Project

General

Profile

Support #40906

Full CephFS causes hang when accessing inode.

Added by Robert LeBlanc about 2 months ago. Updated 24 days ago.

Status:
New
Priority:
Normal
Assignee:
-
Category:
-
Target version:
-
Start date:
07/23/2019
Due date:
% Done:

0%

Tags:
Reviewed:
Affected Versions:
Component(FS):
Labels (FS):
Pull request ID:

Description

Our CephFS filled up and we are having trouble operating on a directory that has a file with a bad inode state. We would like to just have CephFS delete this bad inode, we can remove the RADOS objects manually if needed.

History

#1 Updated by Robert LeBlanc about 2 months ago

The complete logs were 81GB, so I just filtered on the client session. If you need some more complete logs, let me know the time span you want. The cluster was doing about 1.5K ops/s.

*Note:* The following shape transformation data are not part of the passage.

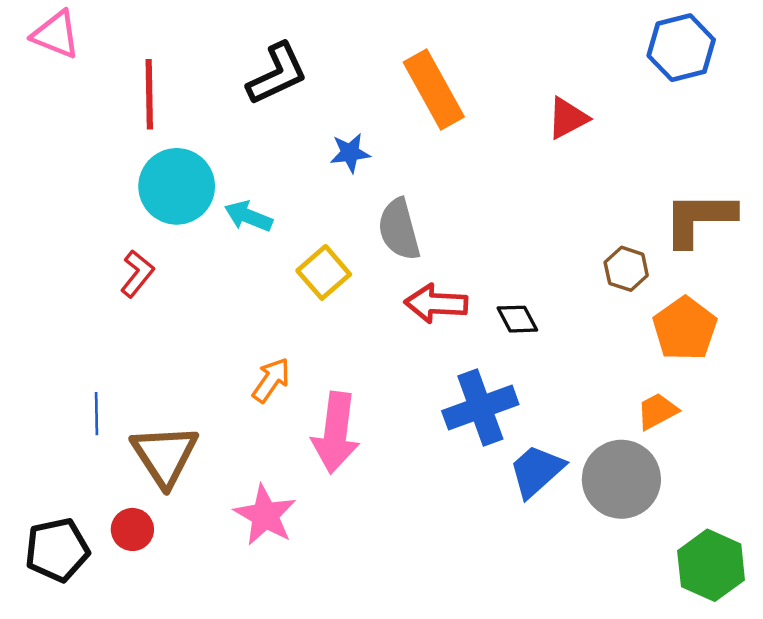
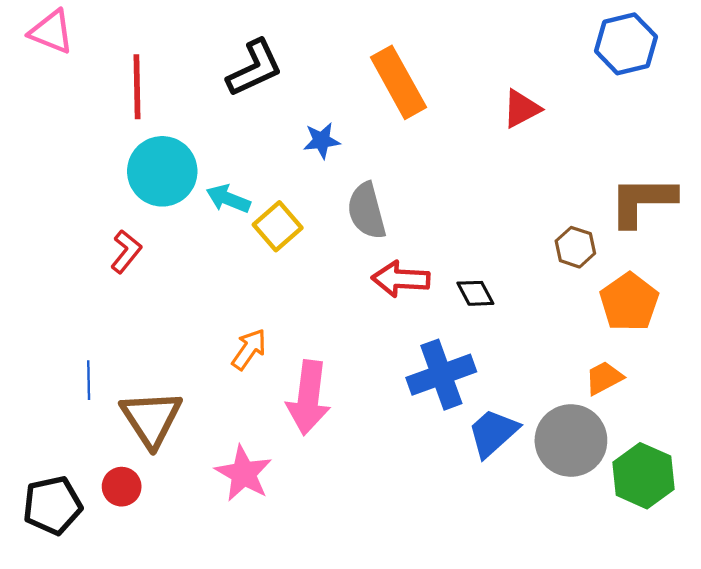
yellow square: (324, 272) -> (278, 226), moved
green hexagon: (711, 565) -> (643, 476), moved

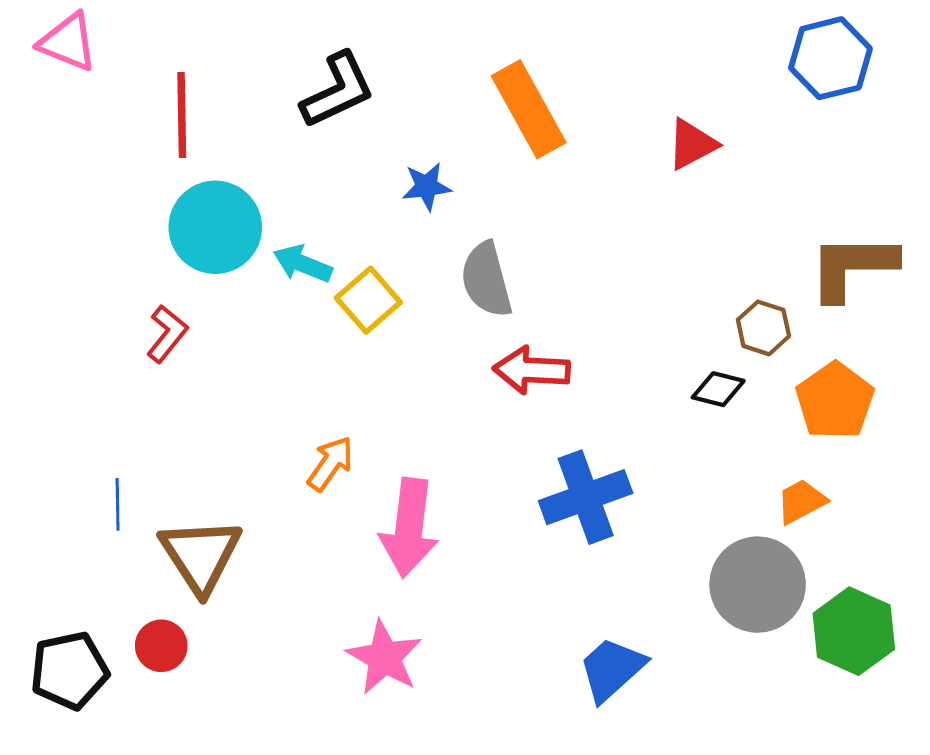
black diamond: (475, 293) -> (718, 389), moved, turned -48
blue trapezoid: (493, 433) -> (612, 669), moved
pink star: (244, 473) -> (384, 657), moved

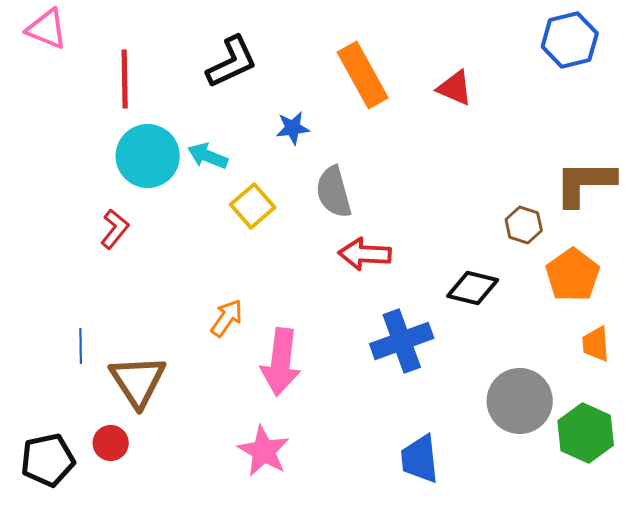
red triangle: (692, 144) -> (455, 88), moved, turned 51
cyan arrow: (303, 264) -> (208, 156), moved
black diamond: (718, 389) -> (473, 288), moved, size x1.4
orange trapezoid: (801, 501) -> (596, 344), moved, turned -66
blue trapezoid: (612, 669) -> (420, 459), turned -54

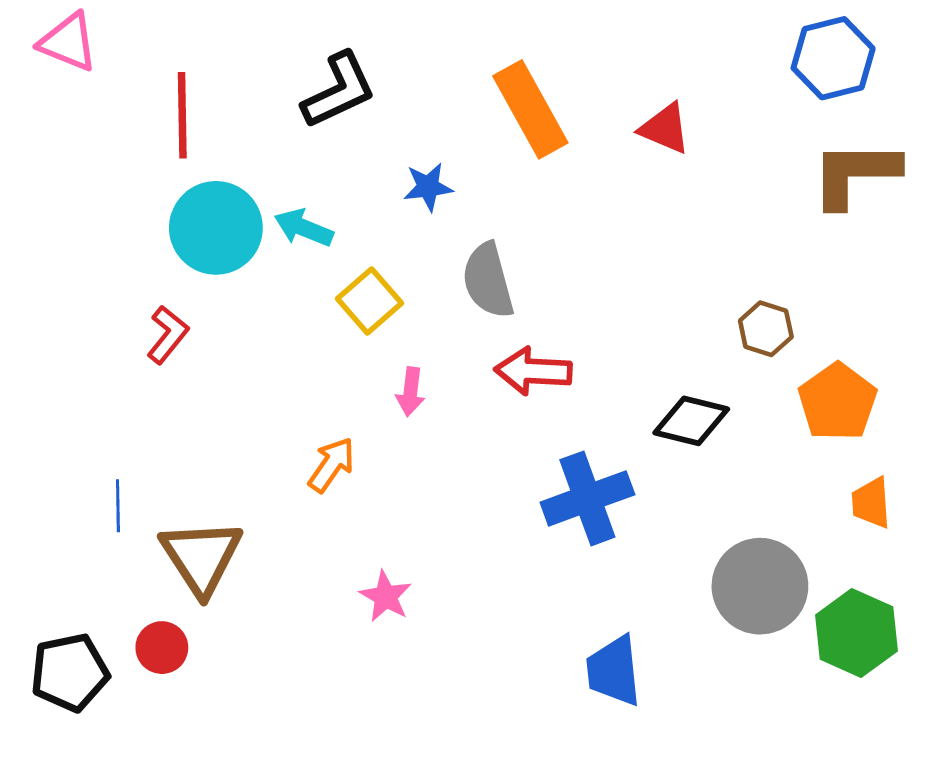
brown L-shape: (585, 183) -> (855, 174), moved
pink arrow: (281, 362) -> (410, 392), moved, size x0.5
pink star: (264, 451) -> (386, 596), moved, size x0.7

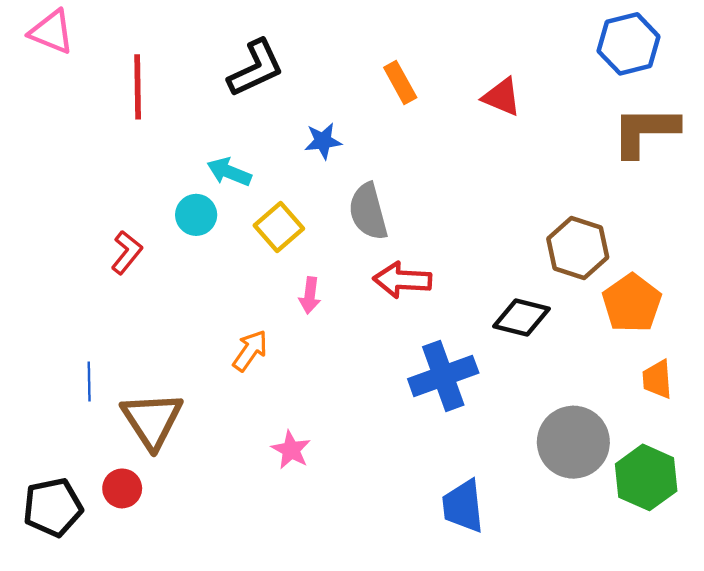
orange rectangle: (530, 109) -> (400, 83), size x0.6
cyan circle: (216, 228) -> (196, 215), moved, size x0.6
brown hexagon: (766, 329) -> (578, 248), size x1.5

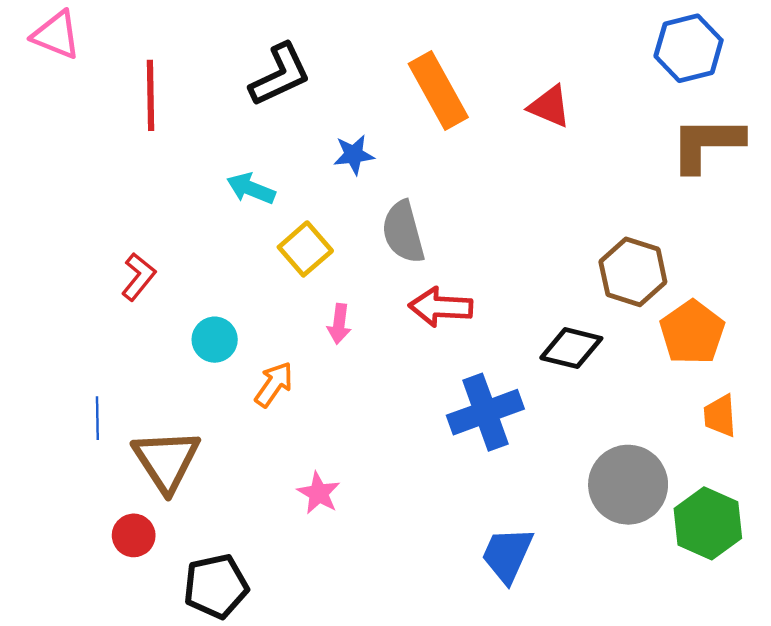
orange rectangle: (400, 83) -> (438, 91), size x1.6
cyan circle: (196, 215) -> (215, 340), moved
blue trapezoid: (463, 506) -> (507, 555), turned 30
black pentagon: (53, 507) -> (216, 586), moved

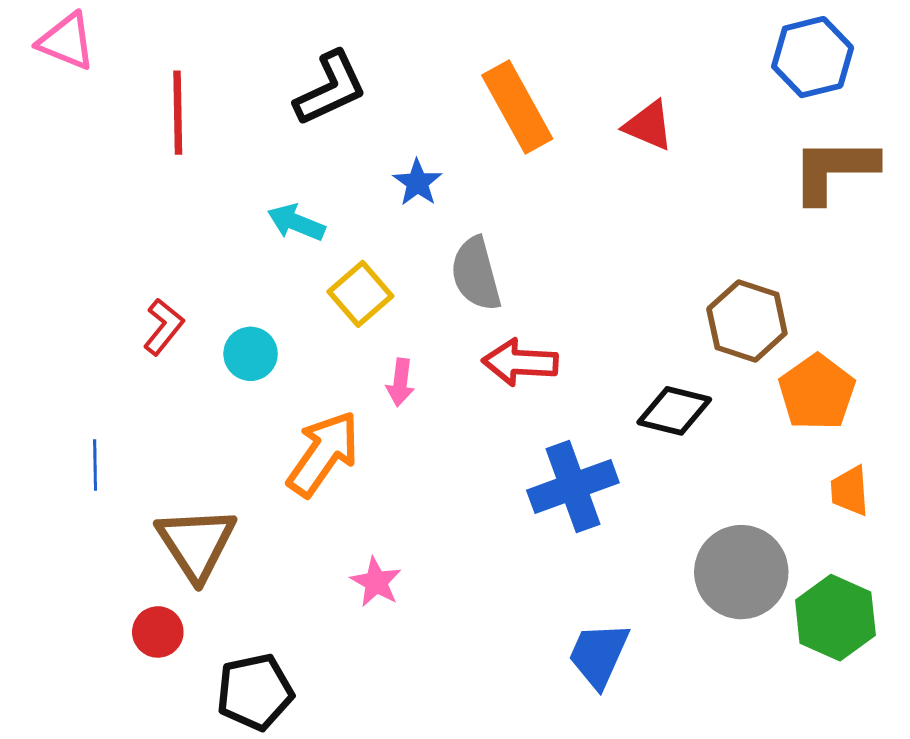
blue star: (354, 155) -> (417, 183), turned -30
cyan circle: (215, 340) -> (251, 354), moved
orange arrow: (274, 384) -> (323, 454), size x1.6
blue line: (97, 418) -> (95, 465), moved

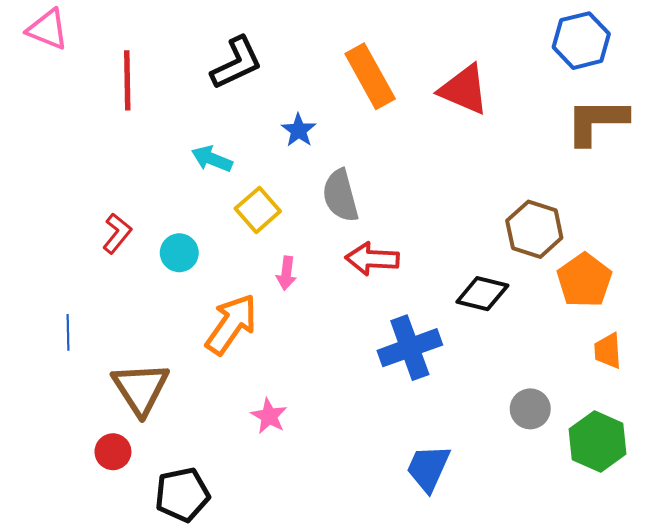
red triangle: (649, 126) -> (464, 90), size x1.4
gray circle: (741, 572) -> (530, 409), size x0.6

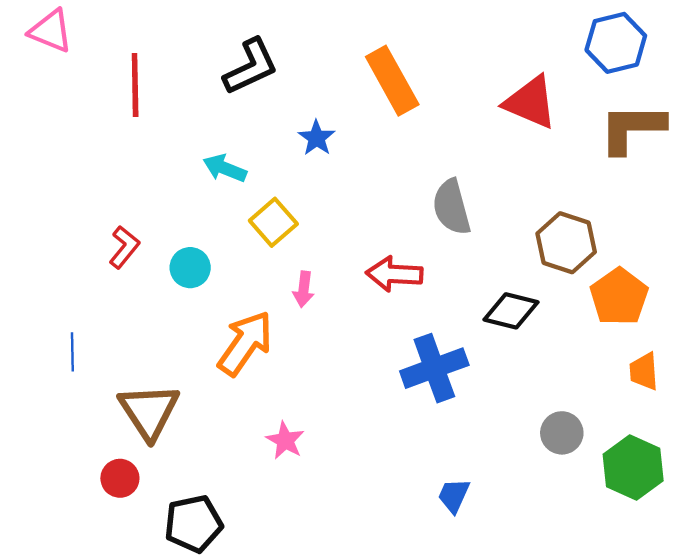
red triangle: (464, 90) -> (530, 102), moved
gray semicircle: (340, 196) -> (452, 207), moved
blue trapezoid: (428, 468) -> (454, 496), size x0.7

https://owncloud.leblancnet.us/owncloud/index.php/s/4KCp4UMclt4qfwZ

#2 Updated by Zheng Yan about 2 months ago

The log does not contain information about the bad inode.

To use rados to delete inode

1. find inode number of parent directory
2. rados -p cephfs_metadata listomapkey <inode number of parent directory in hex>.00000000.
3. rados -p cephfs_metadata rmomapkey <inode number of parent directory in hex>.00000000 <file name>_head

#3 Updated by Patrick Donnelly about 2 months ago

  • Tracker changed from Bug to Support
  • Status changed from New to Rejected

This discussion should move to the ceph-users list: https://lists.ceph.io/postorius/lists/ceph-users.ceph.io/

#4 Updated by Patrick Donnelly about 2 months ago

  • Status changed from Rejected to New

Reopening this as I see now that Zheng asked you to create the ticket.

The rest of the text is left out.